その12センチに追いついて

八雲side

その12センチに追いついて 1

 コートの襟の隙間から、冷たい風が吹き込んでくる。マフラーを巻いてこなかったことを後悔しながら、僕は店へと入って行った。


 店内は多くの人でごった返している。

 混んでいるのも当然か。一月三日の夜の七時過ぎ、これでガラガラだったらこの店は年内には閉店するだろう。幸いその心配はなさそうだけど。


 近くにいた定員さんに予約してあるはずのグループ名を告げる。すると定員さんは、僕の顔を見て聞いてくる。


「あの、高校生でしょうか?」


 居酒屋に高校生が来るのは、別におかしなことでは無い。お酒さえ飲まなければ問題無いし、クラスの打ち上げで高校生が一部屋貸し切るというのも、そう珍しくは無い。

 だけど未成年の飲酒を防ぐため、こうした年齢確認は度々おこなわれるのだ。もっとも…


「いいえ、高校生ではありません」


 年齢を聞かれることは半ば予想付いていた。ポケットに入れていた免許証を取り出して確認させていると、不意に店の奥から声が聞こえてきた。


「水城?お前、水城か?」


 見るとそこにはすでにほろ酔いしている男性が一人、こっちに向かって手を振っている。


「すぐに分かったよ。お前昔から全然変わって無いからな」


 彼は嬉しそうに近づいてくる。免許証を見せ終えた僕も、懐かしさに胸を躍らせながら彼と向き合う。


「久しぶり。犬塚くん…だよね」

「ああ。中学を卒業して以来だな」


 犬塚くん。彼とは何度か衝突したこともあったけれど、それも昔の話。大人になった今となっては、全てが良い思い出だ。

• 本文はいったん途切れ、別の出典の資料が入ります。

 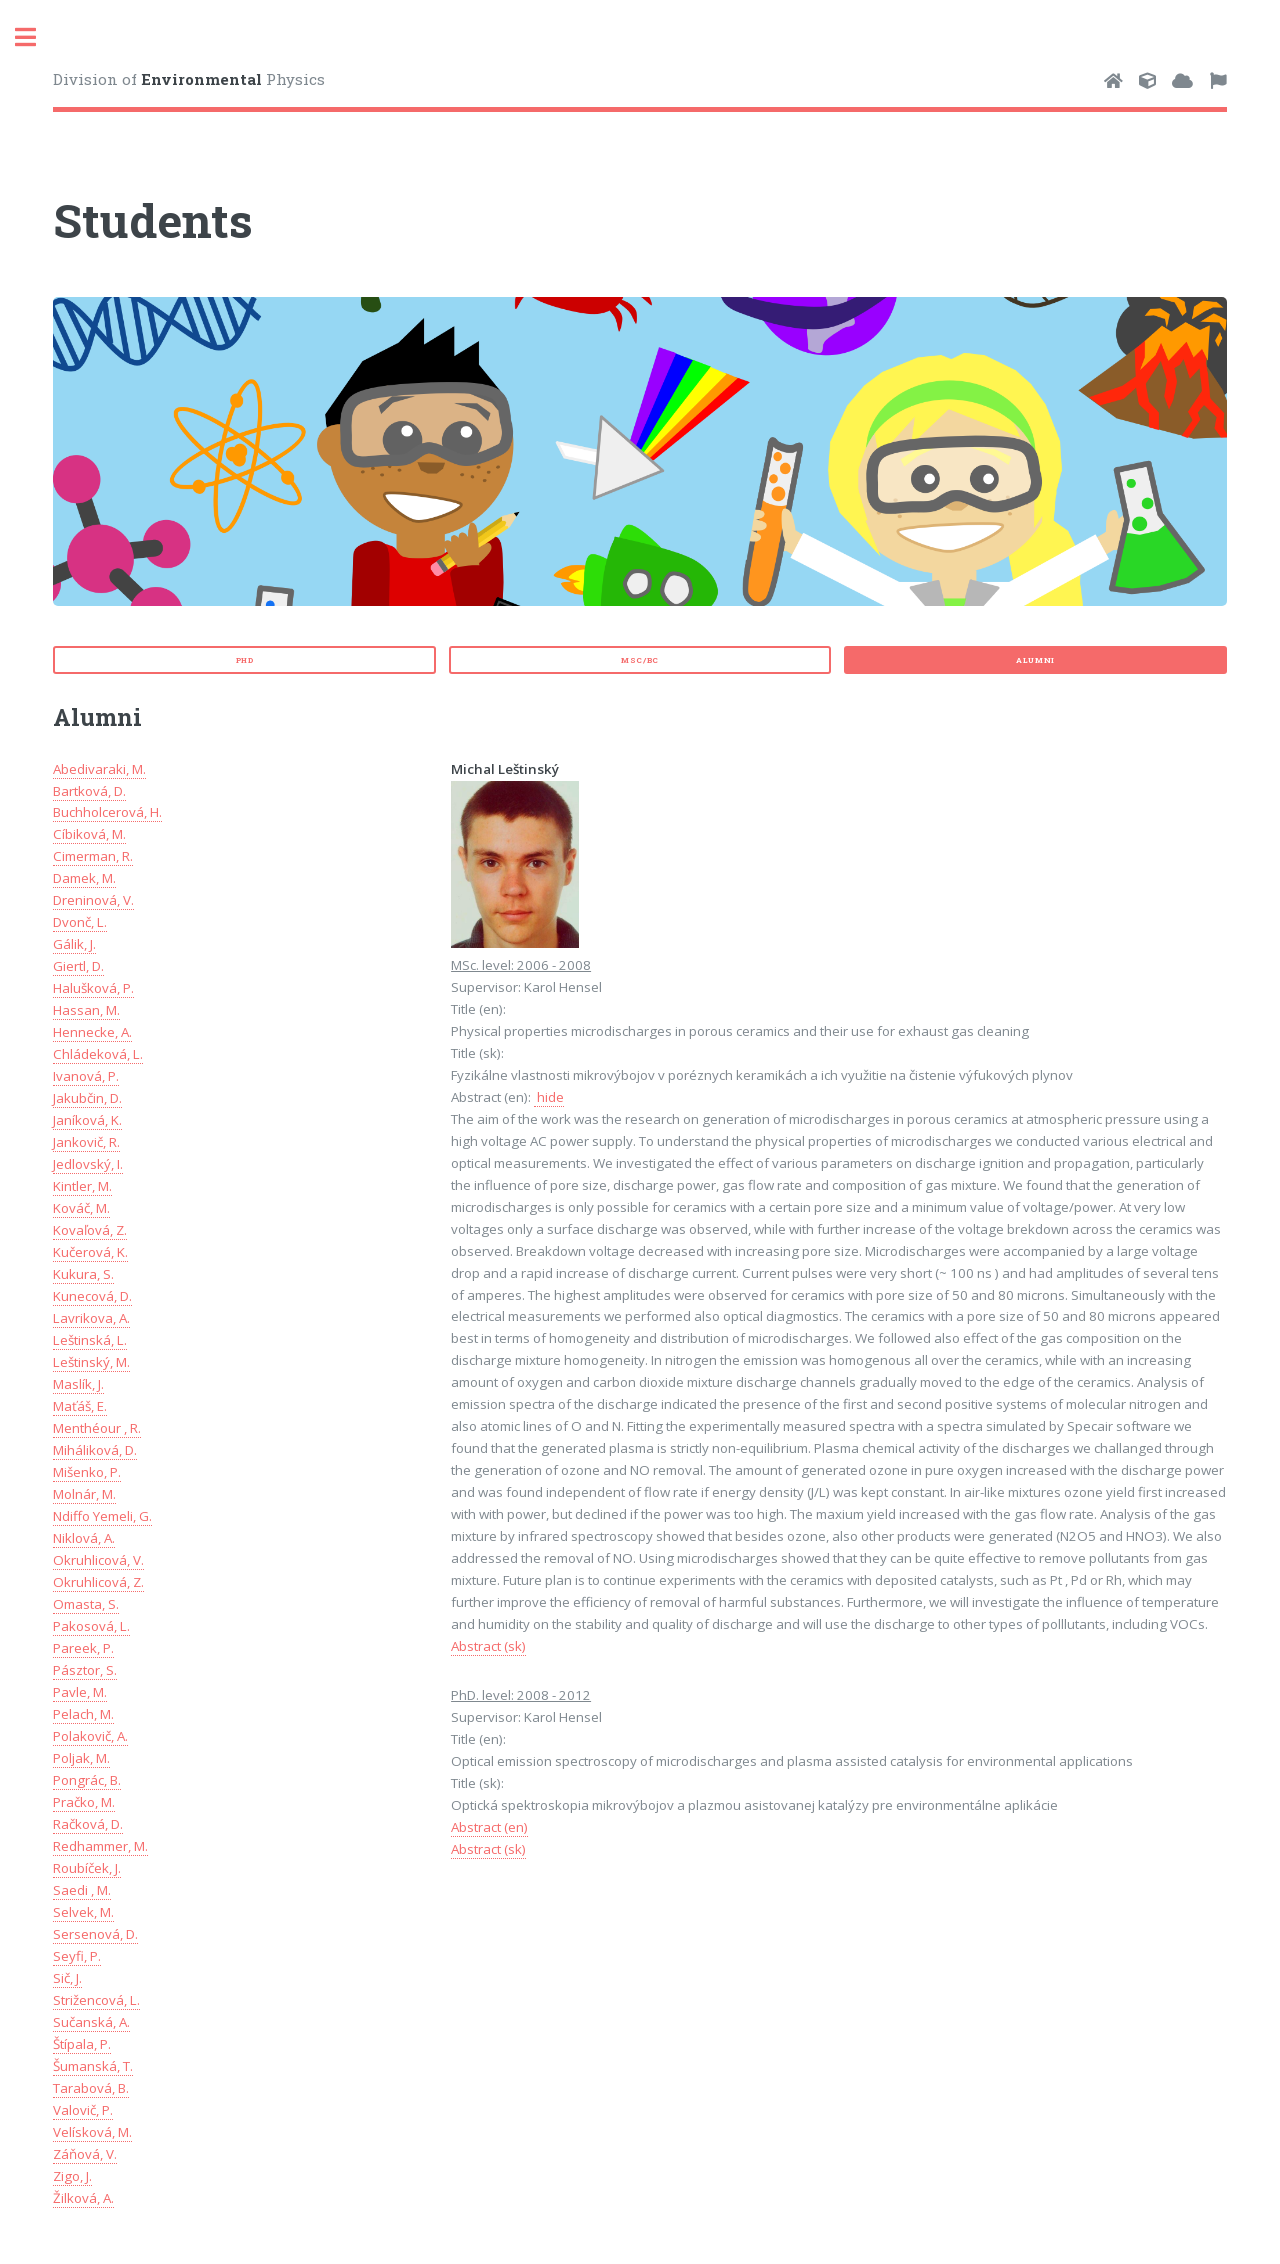 I want to click on Žilková, A., so click(x=83, y=2198).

 七年ぶりの再会を喜ぶように、犬塚くんは僕の肩に手を回してくる。


「もうみんな集まってるぞ。久しぶりだな、このメンバーで集まるのも。お前たしか、成人式の時は来なかったよな」

「あの時はちょっと忙しくて、式だけ出て帰った。けど、今日はこれて良かったよ。卒業以来会っていない人もいるし」


 今日は小学校の同窓会。犬塚くんとは中学も一緒だったけど、他の皆はいったいどんな風に変わっているだろう。


 水城八雲、22歳。今日は昔に戻って、大いに楽しむつもりです。